The grainy black-and-white footage shows a meeting of local Black leaders in Natchez, Miss., on Aug. 13, 1965.

The purpose of the meeting: “For the protection of our Negro citizens against the Ku Klux Klan.”

It was the first gathering of a group that aimed to protect local civil rights activists from the racial terror of local Klansmen.

“You know the risk that we finna [are going] to take, right?” James Jackson, a local barber and one of the group’s organizers, asked the room. “Get out now because once you’re in there ain’t no out, see?”

Two years later, group member Wharlest Jackson was killed by a car bomb on his drive home from work at Armstrong Tire and Rubber. Jackson worked as a chemical mixer and was the first Black man to hold that role. No one was ever found responsible for his killing.

A new documentary from PBS “Frontline” called “American Reckoning” highlights Jackson’s murder. His killing is one of more than 100 cases reopened after the 2008 passing of the Emmett Till Unsolved Civil Rights Crime Act, which seeks to bring justice to the unsolved murders of the civil rights era. Since starting the program, there have been three successful state prosecutions, according to a 2021 Justice Department report. However, 61 cases have been closed due to the deaths of all people involved, 38 were reviewed but not reopened due to lack of evidence, and some were not reopened because of other legal reasons such as double jeopardy. The show premieres Feb. 15 at 10 p.m. Eastern time on PBS.

About US spoke with directors of the project Brad Lichtenstein and Yoruba Richen. This interview has been edited for clarity and length.

 

How did you become familiar the Wharlest Jackson story, and what struck you about this case?

Lichtenstein: It actually goes back to John Lewis. I had had a lifelong friendship with him that began when I worked with him when I was 15, when he was running for Congress in Atlanta where I grew up. And I had been talking with him about a possible film about forgiveness, which was sparked by a moment when a former Klan member who had beaten John Lewis during the civil rights movement had come forward and asked for forgiveness.

I was in his office talking about that with him and with his press secretary, and she shifted my focus over to the Emmett Till Act, which they had introduced and the cases, what were called the cold cases at the time. And that’s really where it started.

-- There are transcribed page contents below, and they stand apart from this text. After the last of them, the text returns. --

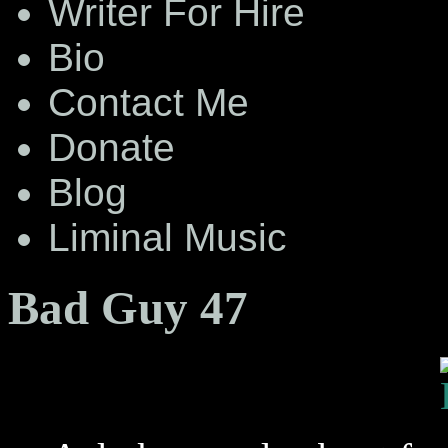
Writer For Hire
Bio
Contact Me
Donate
Blog
Liminal Music
Bad Guy 47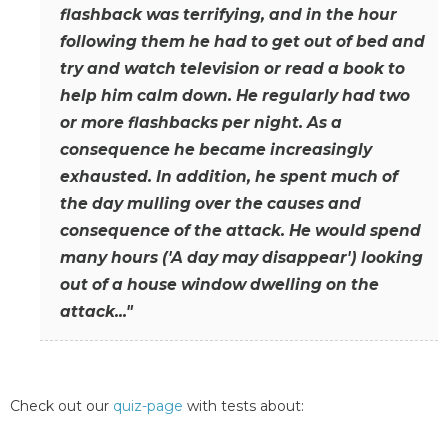
flashback was terrifying, and in the hour
following them he had to get out of bed and
try and watch television or read a book to
help him calm down. He regularly had two
or more flashbacks per night. As a
consequence he became increasingly
exhausted. In addition, he spent much of
the day mulling over the causes and
consequence of the attack. He would spend
many hours ('A day may disappear') looking
out of a house window dwelling on the
attack..."
Check out our
quiz-page
with tests about: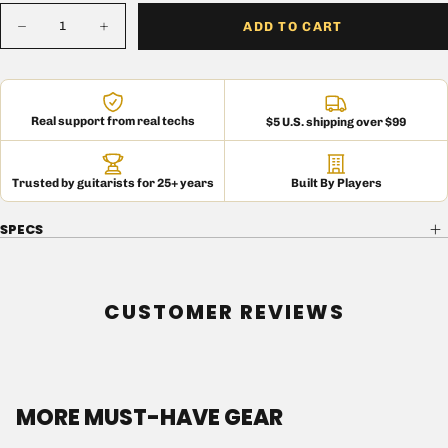
Quantity
ADD TO CART
Decrease
Increase
quantity
quantity
for
for
150
150
OHM
OHM
1W
1W
Real support from real techs
$5 U.S. shipping over $99
Carbon
Carbon
Comp
Comp
Resistor
Resistor
Trusted by guitarists for 25+ years
Built By Players
SPECS
CUSTOMER REVIEWS
MORE MUST-HAVE GEAR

I got interested in the Wharlest Jackson story in particular because I discovered that there was a treasure trove of archival footage filmed by Ed Pincus back in 1965 and in 1967, right after his murder. And you know, with any historical story, you want images to be able to tell that story. So there were obviously over a 120 cases or people who were included in the Emmett Till Act. But this felt like an opportunity to really be able to tell a story and bring it to life because this footage existed.